Worked — S = {4, 7, 9, 12, 15, −9}, mean = 38/6 ≈ 6.33
Sum of squared deviations ≈ 355.33
Population variance (÷6) ≈ 59.22  |  Sample variance (÷5) ≈ 71.07

Z-scores, Φ (Phi) & Erf

Computing probabilities under any Gaussian by standardizing to N(0,1).

Z-Score

Z-Score (Standardized Score)
Converts a raw value x from X~N(μ,σ) to a standard normal score: how many standard deviations x is above or below the mean.
\[Z = \frac{x - \mu}{\sigma}\]
Test: μ=500, σ=100, x=620 → Z = (620−500)/100 = 1.2. John is 1.2 standard deviations above the mean.

Φ (Phi) — CDF of N(0,1)

Φ(z) — Phi Function
\(\Phi(z) = P[Z \leq z]\) where Z~N(0,1). It's the cumulative area under the standard normal bell curve from −∞ to z.
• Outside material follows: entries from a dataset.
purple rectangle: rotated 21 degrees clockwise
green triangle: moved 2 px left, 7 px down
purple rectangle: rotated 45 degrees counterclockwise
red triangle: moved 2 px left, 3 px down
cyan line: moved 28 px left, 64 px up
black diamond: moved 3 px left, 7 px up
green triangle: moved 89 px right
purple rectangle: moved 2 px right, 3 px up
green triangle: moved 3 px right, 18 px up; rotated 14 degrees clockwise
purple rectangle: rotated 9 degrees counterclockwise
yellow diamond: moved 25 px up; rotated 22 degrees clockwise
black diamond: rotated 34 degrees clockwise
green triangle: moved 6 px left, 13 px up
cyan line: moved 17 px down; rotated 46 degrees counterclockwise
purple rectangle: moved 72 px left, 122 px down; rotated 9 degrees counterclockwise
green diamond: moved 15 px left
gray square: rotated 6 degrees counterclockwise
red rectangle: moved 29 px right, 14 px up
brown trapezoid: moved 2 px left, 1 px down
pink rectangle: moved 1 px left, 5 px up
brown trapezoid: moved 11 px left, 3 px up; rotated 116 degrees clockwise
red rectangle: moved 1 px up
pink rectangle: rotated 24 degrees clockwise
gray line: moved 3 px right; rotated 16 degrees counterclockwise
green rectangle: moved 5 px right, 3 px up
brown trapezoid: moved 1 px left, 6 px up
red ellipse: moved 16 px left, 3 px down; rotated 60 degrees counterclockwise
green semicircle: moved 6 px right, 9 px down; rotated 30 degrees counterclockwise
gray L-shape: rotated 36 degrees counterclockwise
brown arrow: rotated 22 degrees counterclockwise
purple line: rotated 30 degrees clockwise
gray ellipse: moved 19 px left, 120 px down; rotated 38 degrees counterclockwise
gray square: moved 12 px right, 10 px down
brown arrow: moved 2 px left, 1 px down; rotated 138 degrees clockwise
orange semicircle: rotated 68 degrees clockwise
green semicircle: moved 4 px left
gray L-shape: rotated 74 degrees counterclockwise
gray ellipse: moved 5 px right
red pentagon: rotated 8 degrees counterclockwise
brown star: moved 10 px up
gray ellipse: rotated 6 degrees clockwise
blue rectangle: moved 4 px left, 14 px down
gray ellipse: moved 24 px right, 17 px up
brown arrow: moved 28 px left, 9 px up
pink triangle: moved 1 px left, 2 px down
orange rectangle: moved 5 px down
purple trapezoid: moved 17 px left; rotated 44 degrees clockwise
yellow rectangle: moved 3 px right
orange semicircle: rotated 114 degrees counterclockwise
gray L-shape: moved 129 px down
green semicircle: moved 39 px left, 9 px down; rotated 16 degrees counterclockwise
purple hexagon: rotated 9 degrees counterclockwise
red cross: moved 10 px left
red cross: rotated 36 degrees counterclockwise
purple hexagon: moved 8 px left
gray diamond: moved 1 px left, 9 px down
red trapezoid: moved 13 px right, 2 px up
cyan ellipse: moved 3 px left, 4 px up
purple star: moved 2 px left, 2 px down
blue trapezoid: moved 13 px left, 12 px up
To use for any Gaussian: compute Z first, then look up Φ(Z).
Φ(0) = 0.500, Φ(1) ≈ 0.841, Φ(1.2) ≈ 0.885, Φ(2) ≈ 0.977.

Error Function (erf)

\[\text{erf}(x) = \frac{2}{\sqrt{\pi}}\int_0^x e^{-t^2}\,dt\]
\[\Phi(z) = \frac{1}{2}\!\left[1 + \text{erf}\!\left(\frac{z}{\sqrt{2}}\right)\right]\]

Computing Probabilities

P(X < x) — One-tailed left
Compute Z = (x−μ)/σ, then P = Φ(Z).
P(score < 620): Z=1.2, Φ(1.2) ≈ 88.5%.
P(X > x) — One-tailed right
P(X > x) = 1 − Φ(Z).
P(a < X < b) — Interval probability
P(a < X < b) = Φ(Z_b) − Φ(Z_a), where Z_a=(a−μ)/σ and Z_b=(b−μ)/σ.
P(|X−μ| > k·σ) — Two-tailed outside ±kσ
P = 1 − erf(k/√2).
Steel rods: μ=100, σ=2. P(X<96 or X>104): k=2. P = 1−erf(√2) ≈ 1−0.9545 = 4.55%.

Key Φ Values to Memorize

ZΦ(Z) ≈Meaning
00.50050% below mean
1.00.841±1σ covers 68.3% of data
1.20.885John's exam example
1.6450.95090th percentile of N(0,1)
1.960.97595% CI boundary (two-sided)
2.00.977±2σ covers 95.4% of data
3.00.9987±3σ covers 99.7% of data

Covariance & Pearson Correlation

Measuring how two variables move together — direction and strength.

Covariance

\[\text{Cov}(X,Y) = \frac{1}{n-1}\sum_{i=1}^n (X_i - \bar{X})(Y_i - \bar{Y})\]
Interpreting the Sign of Cov(X,Y)
Cov > 0: When X is above its mean, Y tends to be above its mean (move together).
Cov < 0: When X is high, Y tends to be low (move opposite).
Cov ≈ 0: No consistent linear relationship.
Covariance is scale-dependent — its magnitude depends on the units of X and Y. A covariance of 425 between height(cm) and weight(kg) is not comparable to 425 between two other variables. That is why we normalize to get Pearson r.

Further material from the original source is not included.